Buildings / Negative Sound






Le noise-rock c’est la vie. C’est ce que je me tue (sic) à répéter à longueur de chroniques de disque dès que j’aborde le sujet d’un groupe qui en 2019 prétend relever les compteurs et mettre les pendules à l’heure au sujet d’un genre musical qui a servi de bande son à mes toutes jeunes années – j’espère que tu as remarqué qu’en une seule phrase j’ai au moins utilisé deux expressions passe-partout et un très gros poncif existentiel que même un lecteur de Batteur Magazine désapprouverait, la classe non ? Et oui mon nombrilisme forcené me pousse à penser que tout ce qui ne tourne pas autour de moi n’a strictement aucune valeur.
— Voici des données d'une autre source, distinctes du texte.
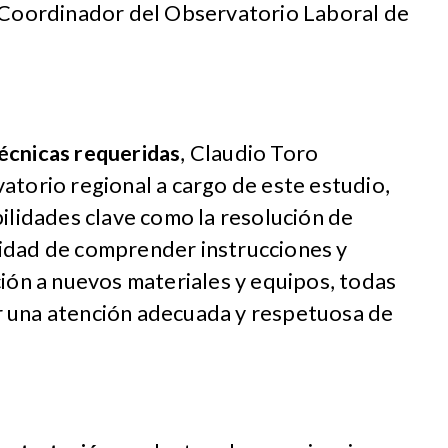
, Coordinador del Observatorio Laboral de
écnicas requeridas
, Claudio Toro
atorio regional a cargo de este estudio,
bilidades clave como la resolución de
idad de comprender instrucciones y
ción a nuevos materiales y equipos, todas
r una atención adecuada y respetuosa de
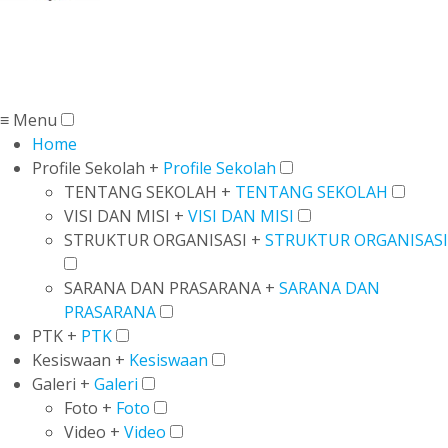
≡ Menu
Home
Profile Sekolah +
Profile Sekolah
TENTANG SEKOLAH +
TENTANG SEKOLAH
VISI DAN MISI +
VISI DAN MISI
STRUKTUR ORGANISASI +
STRUKTUR ORGANISASI
SARANA DAN PRASARANA +
SARANA DAN
PRASARANA
PTK +
PTK
Kesiswaan +
Kesiswaan
Galeri +
Galeri
Foto +
Foto
Video +
Video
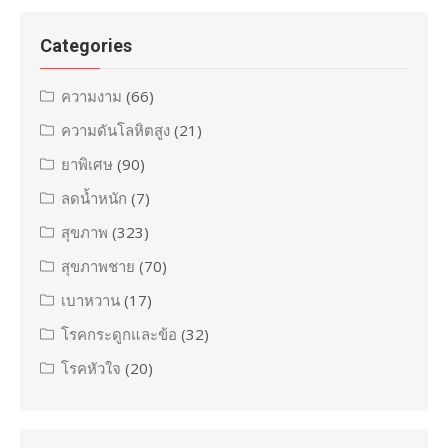
Categories
ความงาม
(66)
ความดันโลหิตสูง
(21)
ยาพิเศษ
(90)
ลดน้ำหนัก
(7)
สุขภาพ
(323)
สุขภาพชาย
(70)
เบาหวาน
(17)
โรคกระดูกและข้อ
(32)
โรคหัวใจ
(20)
Bref, j’écoutais déjà ce genre de musique alors que j’avais largement moins de la moitié de l’âge que j’ai désormais donc je n’ai aucunement l’intention de tempérer mon propos et je vais plutôt continuer d’affirmer que le noise-rock c’est toute mon existence ou tout du moins une grande partie de celle-ci.

Même si c’est faux. D’abord il n’y a pas que la musique dans la vie. Ensuite il y a plein de musiques, aussi différentes et variées soient-elles, qui éclairent celle-ci – et encore un poncif existentiel, des fois je m’épate complètement. Cependant (et ce en dehors de toute nostalgie régressive, du moins je l’espère) à chaque fois ou presque que je découvre un groupe de noise ou que j’écoute un disque que je ne connaissais pas jusqu’ici je ne peux pas m’empêcher de penser ressentir que c’est cette musique là qui me parle le plus. Une musique qui arrive encore à me surprendre malgré un langage souvent très codé, malgré des riffs et des sons déjà employés auparavant. Pourtant je vois, j’entends, je découvre toujours quelque chose si ce n’est de nouveau du moins de différent. Essaie un peu de parler à un fanatique de hardcore old school, de crust, de d-beat ou même parfois de thrash primitif, il t’expliquera exactement la même chose et t’affirmera qu’entre tel ou tel groupe ou entre deux disques il existe des nuances importantes qui échappent complètement à ta sagacité (parce que c’est vrai que toi tu n’y connais strictement rien alors que lui oui, évidemment).
Toutes ces musiques électriques – la liste ci-dessus n’est pas forcément exhaustive – n’ont vraiment rien à voir entre elles mais possèdent un point commun important** : ce sont des musiques viscérales. C’est-à-dire des musiques instinctives, épidermiques, organiques, des musiques à effet immédiat qui te plaquent directement contre les murs, te décollent le cervelet de la moelle épinière, te tiennent et ne te lâchent pas. Elles ont su garder une partie de l’essence, de la sauvagerie mais aussi de l’approximation brutale de ce bon vieux rock’n’roll à papa tout en explorant des horizons parfois très lointains (parce qu’on n’est plus en 1954). Tu me diras que tout ceci est connu et rabâché depuis au moins le milieu des années 70 et le punk. Je ne saurais dire le contraire. Alors sûrement que chacun possède sa vérité, selon son âge, son parcours musical et sa propre sensibilité. La mienne de vérité, même si elle vient d’être très maladroitement exprimée, est quelque part au milieu de tous ces groupes que j’apprécie tant actuellement : Poutre, Dead Arms, Multicult, Microwaves, Bruxa Maria, Death Pedals, Tile, Faking, Dewaere, The Feral Young, USA Nails, Sofy Major, The Great Sabatini, Rainbow Grave, USA / Mexico, Uzeda, Couch Slut, YC-CY*… ou BUILDINGS.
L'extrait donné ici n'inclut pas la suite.